Stored data entries
▼
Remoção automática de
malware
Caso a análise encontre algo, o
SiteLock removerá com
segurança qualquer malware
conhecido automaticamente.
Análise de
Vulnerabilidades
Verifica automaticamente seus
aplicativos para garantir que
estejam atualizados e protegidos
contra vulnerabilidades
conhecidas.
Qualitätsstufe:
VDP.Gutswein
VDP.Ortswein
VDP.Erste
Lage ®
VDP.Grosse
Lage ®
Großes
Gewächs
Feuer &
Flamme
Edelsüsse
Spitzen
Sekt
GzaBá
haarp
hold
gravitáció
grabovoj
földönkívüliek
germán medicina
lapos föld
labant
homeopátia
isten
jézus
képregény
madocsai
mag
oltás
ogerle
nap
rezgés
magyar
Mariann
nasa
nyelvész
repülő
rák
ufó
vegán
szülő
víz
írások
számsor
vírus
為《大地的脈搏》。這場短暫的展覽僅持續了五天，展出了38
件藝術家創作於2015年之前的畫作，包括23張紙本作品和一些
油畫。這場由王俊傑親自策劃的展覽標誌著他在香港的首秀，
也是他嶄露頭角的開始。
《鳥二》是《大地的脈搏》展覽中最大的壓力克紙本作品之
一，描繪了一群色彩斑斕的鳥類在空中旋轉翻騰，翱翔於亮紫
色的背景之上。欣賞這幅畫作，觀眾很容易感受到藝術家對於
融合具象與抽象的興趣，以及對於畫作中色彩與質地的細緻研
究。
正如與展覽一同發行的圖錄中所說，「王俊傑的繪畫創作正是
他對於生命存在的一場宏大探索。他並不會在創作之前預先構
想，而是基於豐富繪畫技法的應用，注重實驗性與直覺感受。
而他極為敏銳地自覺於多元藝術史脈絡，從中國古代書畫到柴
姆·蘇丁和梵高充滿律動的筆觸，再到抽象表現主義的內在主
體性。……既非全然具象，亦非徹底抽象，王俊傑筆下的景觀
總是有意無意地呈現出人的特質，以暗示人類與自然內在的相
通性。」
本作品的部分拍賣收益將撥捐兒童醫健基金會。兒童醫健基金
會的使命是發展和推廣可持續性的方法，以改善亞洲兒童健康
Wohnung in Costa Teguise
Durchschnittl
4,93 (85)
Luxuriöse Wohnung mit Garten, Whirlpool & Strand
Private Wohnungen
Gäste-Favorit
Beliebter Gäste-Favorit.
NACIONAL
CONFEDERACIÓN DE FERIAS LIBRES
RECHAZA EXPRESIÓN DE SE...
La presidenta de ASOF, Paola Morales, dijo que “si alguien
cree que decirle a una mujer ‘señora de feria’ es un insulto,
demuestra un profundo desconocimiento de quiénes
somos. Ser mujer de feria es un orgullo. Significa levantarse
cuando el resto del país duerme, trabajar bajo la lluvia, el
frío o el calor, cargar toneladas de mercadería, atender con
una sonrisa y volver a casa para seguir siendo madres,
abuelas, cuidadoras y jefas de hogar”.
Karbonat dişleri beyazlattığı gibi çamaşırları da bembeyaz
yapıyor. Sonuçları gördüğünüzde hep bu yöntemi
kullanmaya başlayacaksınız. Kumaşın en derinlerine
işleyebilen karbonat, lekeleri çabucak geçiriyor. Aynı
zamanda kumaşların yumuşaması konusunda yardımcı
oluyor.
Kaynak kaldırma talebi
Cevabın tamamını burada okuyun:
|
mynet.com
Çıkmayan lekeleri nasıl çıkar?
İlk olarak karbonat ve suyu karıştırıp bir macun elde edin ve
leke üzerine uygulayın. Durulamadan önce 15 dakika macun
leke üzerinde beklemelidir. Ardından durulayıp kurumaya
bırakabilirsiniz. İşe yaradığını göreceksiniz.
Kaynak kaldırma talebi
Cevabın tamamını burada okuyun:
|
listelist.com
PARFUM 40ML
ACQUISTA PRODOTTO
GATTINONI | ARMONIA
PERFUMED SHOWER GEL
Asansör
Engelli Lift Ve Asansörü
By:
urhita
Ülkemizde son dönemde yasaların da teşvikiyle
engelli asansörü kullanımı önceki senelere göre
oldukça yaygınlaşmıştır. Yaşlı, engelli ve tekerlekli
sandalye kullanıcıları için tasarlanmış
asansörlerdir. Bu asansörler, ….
▲
#### [TASK PROMPT]
I need each line above reproduced exactly.

#### [EXPECTED OUTPUT]
Remoção automática de
malware
Caso a análise encontre algo, o
SiteLock removerá com
segurança qualquer malware
conhecido automaticamente.
Análise de
Vulnerabilidades
Verifica automaticamente seus
aplicativos para garantir que
estejam atualizados e protegidos
contra vulnerabilidades
conhecidas.
Qualitätsstufe:
VDP.Gutswein
VDP.Ortswein
VDP.Erste
Lage ®
VDP.Grosse
Lage ®
Großes
Gewächs
Feuer &
Flamme
Edelsüsse
Spitzen
Sekt
GzaBá
haarp
hold
gravitáció
grabovoj
földönkívüliek
germán medicina
lapos föld
labant
homeopátia
isten
jézus
képregény
madocsai
mag
oltás
ogerle
nap
rezgés
magyar
Mariann
nasa
nyelvész
repülő
rák
ufó
vegán
szülő
víz
írások
számsor
vírus
為《大地的脈搏》。這場短暫的展覽僅持續了五天，展出了38
件藝術家創作於2015年之前的畫作，包括23張紙本作品和一些
油畫。這場由王俊傑親自策劃的展覽標誌著他在香港的首秀，
也是他嶄露頭角的開始。
《鳥二》是《大地的脈搏》展覽中最大的壓力克紙本作品之
一，描繪了一群色彩斑斕的鳥類在空中旋轉翻騰，翱翔於亮紫
色的背景之上。欣賞這幅畫作，觀眾很容易感受到藝術家對於
融合具象與抽象的興趣，以及對於畫作中色彩與質地的細緻研
究。
正如與展覽一同發行的圖錄中所說，「王俊傑的繪畫創作正是
他對於生命存在的一場宏大探索。他並不會在創作之前預先構
想，而是基於豐富繪畫技法的應用，注重實驗性與直覺感受。
而他極為敏銳地自覺於多元藝術史脈絡，從中國古代書畫到柴
姆·蘇丁和梵高充滿律動的筆觸，再到抽象表現主義的內在主
體性。……既非全然具象，亦非徹底抽象，王俊傑筆下的景觀
總是有意無意地呈現出人的特質，以暗示人類與自然內在的相
通性。」
本作品的部分拍賣收益將撥捐兒童醫健基金會。兒童醫健基金
會的使命是發展和推廣可持續性的方法，以改善亞洲兒童健康
Wohnung in Costa Teguise
Durchschnittl
4,93 (85)
Luxuriöse Wohnung mit Garten, Whirlpool & Strand
Private Wohnungen
Gäste-Favorit
Beliebter Gäste-Favorit.
NACIONAL
CONFEDERACIÓN DE FERIAS LIBRES
RECHAZA EXPRESIÓN DE SE...
La presidenta de ASOF, Paola Morales, dijo que “si alguien
cree que decirle a una mujer ‘señora de feria’ es un insulto,
demuestra un profundo desconocimiento de quiénes
somos. Ser mujer de feria es un orgullo. Significa levantarse
cuando el resto del país duerme, trabajar bajo la lluvia, el
frío o el calor, cargar toneladas de mercadería, atender con
una sonrisa y volver a casa para seguir siendo madres,
abuelas, cuidadoras y jefas de hogar”.
Karbonat dişleri beyazlattığı gibi çamaşırları da bembeyaz
yapıyor. Sonuçları gördüğünüzde hep bu yöntemi
kullanmaya başlayacaksınız. Kumaşın en derinlerine
işleyebilen karbonat, lekeleri çabucak geçiriyor. Aynı
zamanda kumaşların yumuşaması konusunda yardımcı
oluyor.
Kaynak kaldırma talebi
Cevabın tamamını burada okuyun:
|
mynet.com
Çıkmayan lekeleri nasıl çıkar?
İlk olarak karbonat ve suyu karıştırıp bir macun elde edin ve
leke üzerine uygulayın. Durulamadan önce 15 dakika macun
leke üzerinde beklemelidir. Ardından durulayıp kurumaya
bırakabilirsiniz. İşe yaradığını göreceksiniz.
Kaynak kaldırma talebi
Cevabın tamamını burada okuyun:
|
listelist.com
PARFUM 40ML
ACQUISTA PRODOTTO
GATTINONI | ARMONIA
PERFUMED SHOWER GEL
Asansör
Engelli Lift Ve Asansörü
By:
urhita
Ülkemizde son dönemde yasaların da teşvikiyle
engelli asansörü kullanımı önceki senelere göre
oldukça yaygınlaşmıştır. Yaşlı, engelli ve tekerlekli
sandalye kullanıcıları için tasarlanmış
asansörlerdir. Bu asansörler, ….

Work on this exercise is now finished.